Data stream API rate limit throttles real-time event delivery with 429 Too Many Requests

Our real-time event delivery system is experiencing severe throttling due to API rate limits on the data-stream API. Devices are sending telemetry every 5 seconds, but we’re getting 429 Too Many Requests errors, causing event loss and delayed processing.

We have 150 devices reporting temperature, pressure, and vibration measurements. Each device sends 3 events per interval (one per measurement type), resulting in 450 events every 5 seconds (5400 events/minute). The API starts returning 429 after about 2-3 minutes of operation:

{"error": "Too Many Requests", "message": "Rate limit exceeded", "status": 429}

We’re using individual POST requests to /event/events for each measurement. Is there an API rate limit per tenant or per device? What’s the recommended approach for high-frequency telemetry - should we implement event batching, or adjust device reporting intervals? The current setup is causing data gaps in our real-time monitoring dashboard.

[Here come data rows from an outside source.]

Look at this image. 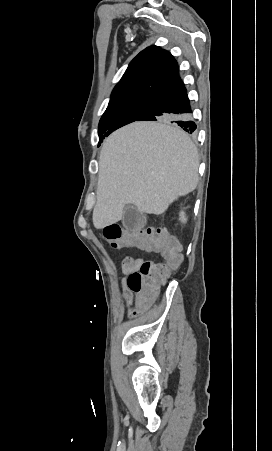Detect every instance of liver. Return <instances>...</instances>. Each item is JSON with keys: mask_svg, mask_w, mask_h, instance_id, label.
Masks as SVG:
<instances>
[{"mask_svg": "<svg viewBox=\"0 0 272 451\" xmlns=\"http://www.w3.org/2000/svg\"><path fill=\"white\" fill-rule=\"evenodd\" d=\"M198 168L197 148L181 128L168 122L120 128L101 148L94 227L122 220L126 204L138 212L163 214L179 196L195 190Z\"/></svg>", "mask_w": 272, "mask_h": 451, "instance_id": "1", "label": "liver"}]
</instances>
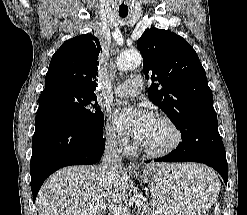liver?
Returning a JSON list of instances; mask_svg holds the SVG:
<instances>
[{"label":"liver","mask_w":247,"mask_h":215,"mask_svg":"<svg viewBox=\"0 0 247 215\" xmlns=\"http://www.w3.org/2000/svg\"><path fill=\"white\" fill-rule=\"evenodd\" d=\"M166 165H145L142 178L146 180L149 174ZM197 166L184 164L183 168L195 173ZM132 187L130 175L121 168L116 178L109 181L100 165L69 166L51 175L42 185L36 199L38 215H104L106 207L124 201Z\"/></svg>","instance_id":"obj_1"}]
</instances>
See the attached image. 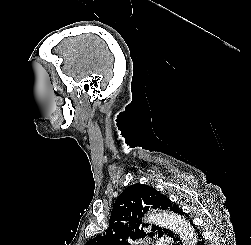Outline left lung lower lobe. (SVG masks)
Listing matches in <instances>:
<instances>
[{
  "instance_id": "left-lung-lower-lobe-1",
  "label": "left lung lower lobe",
  "mask_w": 251,
  "mask_h": 245,
  "mask_svg": "<svg viewBox=\"0 0 251 245\" xmlns=\"http://www.w3.org/2000/svg\"><path fill=\"white\" fill-rule=\"evenodd\" d=\"M180 215H183L184 217L188 216L182 211V209L179 211ZM190 225L193 229V233H194V243L195 245H205L203 237L201 235V232L199 231V229L192 223L190 222ZM170 240V242L172 243V245H180V239L178 238V236L176 234L169 233L167 236Z\"/></svg>"
}]
</instances>
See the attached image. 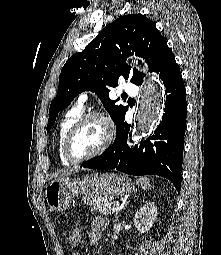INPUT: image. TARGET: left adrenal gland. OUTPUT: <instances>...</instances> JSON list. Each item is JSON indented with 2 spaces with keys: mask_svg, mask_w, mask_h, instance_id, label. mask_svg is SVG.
Listing matches in <instances>:
<instances>
[{
  "mask_svg": "<svg viewBox=\"0 0 221 255\" xmlns=\"http://www.w3.org/2000/svg\"><path fill=\"white\" fill-rule=\"evenodd\" d=\"M119 212H120V210L115 214V220L114 221H117Z\"/></svg>",
  "mask_w": 221,
  "mask_h": 255,
  "instance_id": "left-adrenal-gland-1",
  "label": "left adrenal gland"
}]
</instances>
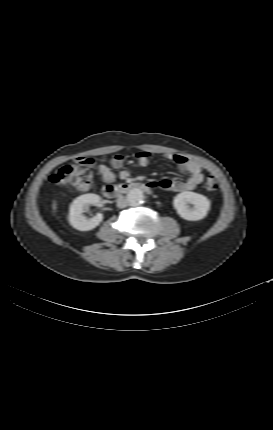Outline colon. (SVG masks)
Returning <instances> with one entry per match:
<instances>
[{"label": "colon", "mask_w": 273, "mask_h": 430, "mask_svg": "<svg viewBox=\"0 0 273 430\" xmlns=\"http://www.w3.org/2000/svg\"><path fill=\"white\" fill-rule=\"evenodd\" d=\"M50 181L58 187H66L79 192L86 191L91 183L87 158L79 157L74 164L60 167L50 176ZM205 188L210 192L215 191L218 188L217 181L209 176L206 179Z\"/></svg>", "instance_id": "obj_1"}]
</instances>
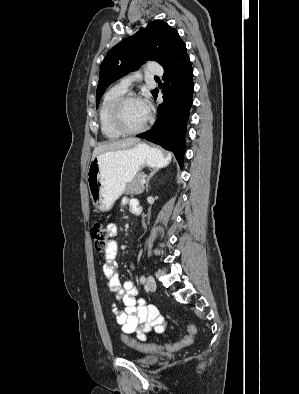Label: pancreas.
<instances>
[{"label":"pancreas","instance_id":"cf45deb5","mask_svg":"<svg viewBox=\"0 0 299 394\" xmlns=\"http://www.w3.org/2000/svg\"><path fill=\"white\" fill-rule=\"evenodd\" d=\"M144 173H138L134 180L129 183L125 188V194L127 195H139L144 191V185L141 184L142 179H144Z\"/></svg>","mask_w":299,"mask_h":394}]
</instances>
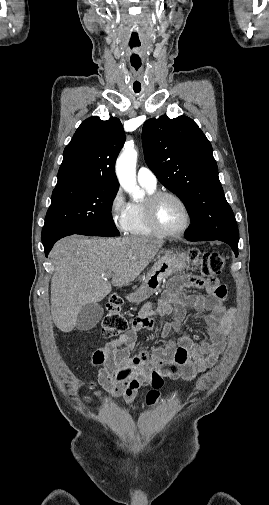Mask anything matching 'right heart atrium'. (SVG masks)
<instances>
[{"instance_id":"1","label":"right heart atrium","mask_w":269,"mask_h":505,"mask_svg":"<svg viewBox=\"0 0 269 505\" xmlns=\"http://www.w3.org/2000/svg\"><path fill=\"white\" fill-rule=\"evenodd\" d=\"M110 219L116 229L126 231L129 218V203L126 201L122 189L113 193L108 204Z\"/></svg>"}]
</instances>
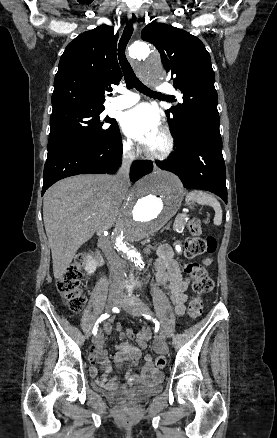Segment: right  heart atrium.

Comprehensive solution addressing all three focus areas:

API Rate Limits: Cumulocity enforces tenant-level rate limits:

  • Standard tier: ~100 requests/second
  • Enterprise tier: ~200 requests/second (configurable)
  • Limits are cumulative across ALL API operations (REST, MQTT processing, etc.)
  • 429 responses include Retry-After header indicating when to retry

Your current load:

  • 450 events / 5 seconds = 90 requests/second
  • Near threshold with zero margin for other operations
  • Bursts or concurrent operations easily exceed limits

Rate limits apply to:

  • REST API calls (POST, GET, PUT, DELETE)
  • MQTT messages processed by platform (each publish = 1 API operation)
  • Bulk operations (count as 1 request regardless of batch size)

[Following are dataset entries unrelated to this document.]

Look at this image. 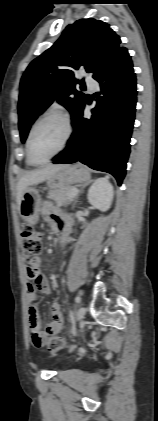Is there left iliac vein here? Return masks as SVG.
<instances>
[{
  "label": "left iliac vein",
  "instance_id": "left-iliac-vein-1",
  "mask_svg": "<svg viewBox=\"0 0 158 421\" xmlns=\"http://www.w3.org/2000/svg\"><path fill=\"white\" fill-rule=\"evenodd\" d=\"M85 313H86L85 307H83V306L80 307L79 310H78V312H77V319L78 320H82L84 318V316H85Z\"/></svg>",
  "mask_w": 158,
  "mask_h": 421
}]
</instances>
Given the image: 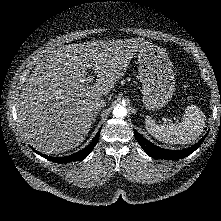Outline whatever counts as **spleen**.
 <instances>
[{
    "instance_id": "1",
    "label": "spleen",
    "mask_w": 221,
    "mask_h": 221,
    "mask_svg": "<svg viewBox=\"0 0 221 221\" xmlns=\"http://www.w3.org/2000/svg\"><path fill=\"white\" fill-rule=\"evenodd\" d=\"M205 114L196 105H189L185 109L183 118L178 124H156L147 116L145 127L157 140L168 144H191L203 132L205 127Z\"/></svg>"
}]
</instances>
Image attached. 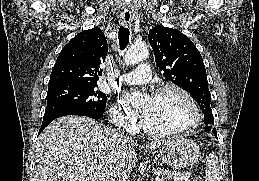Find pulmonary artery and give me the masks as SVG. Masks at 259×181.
<instances>
[{"label": "pulmonary artery", "mask_w": 259, "mask_h": 181, "mask_svg": "<svg viewBox=\"0 0 259 181\" xmlns=\"http://www.w3.org/2000/svg\"><path fill=\"white\" fill-rule=\"evenodd\" d=\"M150 76L151 67L147 62H143L137 71L122 74L118 80L126 84H143L150 79Z\"/></svg>", "instance_id": "pulmonary-artery-1"}]
</instances>
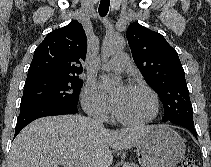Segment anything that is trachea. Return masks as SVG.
Instances as JSON below:
<instances>
[{
	"mask_svg": "<svg viewBox=\"0 0 211 167\" xmlns=\"http://www.w3.org/2000/svg\"><path fill=\"white\" fill-rule=\"evenodd\" d=\"M110 0H101L99 5V15L104 17L109 11Z\"/></svg>",
	"mask_w": 211,
	"mask_h": 167,
	"instance_id": "obj_1",
	"label": "trachea"
}]
</instances>
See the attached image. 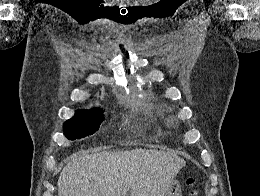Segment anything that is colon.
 <instances>
[{"instance_id":"1","label":"colon","mask_w":260,"mask_h":196,"mask_svg":"<svg viewBox=\"0 0 260 196\" xmlns=\"http://www.w3.org/2000/svg\"><path fill=\"white\" fill-rule=\"evenodd\" d=\"M187 184H188L189 186H191L192 188H194V187L196 186V184H197L196 179H195V178H188V179H187ZM190 196H198L197 190L194 189V190L190 193Z\"/></svg>"}]
</instances>
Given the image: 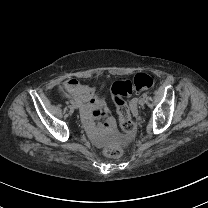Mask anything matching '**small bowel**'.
<instances>
[{"label": "small bowel", "instance_id": "1", "mask_svg": "<svg viewBox=\"0 0 208 208\" xmlns=\"http://www.w3.org/2000/svg\"><path fill=\"white\" fill-rule=\"evenodd\" d=\"M81 84V79L75 77L69 82L64 83L62 89H56L54 95L61 101L73 100V103L87 115L89 120L87 122L89 138L94 146L100 147L106 142L108 133L116 126L115 121L109 115L107 107L97 110L98 104L102 101L100 94L105 91L106 86L104 83L99 82L94 86L93 90H91L83 87L79 88ZM76 90L77 93L74 94L73 91ZM93 91L95 95H93ZM97 119L102 120L99 129L97 123L94 122Z\"/></svg>", "mask_w": 208, "mask_h": 208}]
</instances>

Event Batching Strategy: Implement batching at multiple levels:

1. Device-Level Batching (MQTT SmartREST):


// SmartREST template for multi-measurement
211,temperature,25.5,pressure,101.3,vibration,0.05

Single MQTT publish sends 3 measurements = 1 API operation (vs 3 separate operations)

2. Gateway-Level Batching: If using gateway architecture:

  • Gateway collects events from multiple devices
  • Batches into groups of 100-500 events
  • Posts via bulk events API every 5-10 seconds

POST /event/events/bulk
[
  {"type": "c8y_Temperature", "source": {"id": "device1"}, "text": "25.5°C"},
  {"type": "c8y_Pressure", "source": {"id": "device1"}, "text": "101.3 kPa"},
  ... (up to 1000 events)
]

3. Measurement API Alternative: For telemetry, use measurements API instead of events:


POST /measurement/measurements/bulk
[
  {"source": {"id": "device1"}, "type": "c8y_MultiSensor",
   "c8y_Temperature": {"T": {"value": 25.5, "unit": "C"}},
   "c8y_Pressure": {"P": {"value": 101.3, "unit": "kPa"}}}
]

Measurements are optimized for time-series data and have better performance characteristics.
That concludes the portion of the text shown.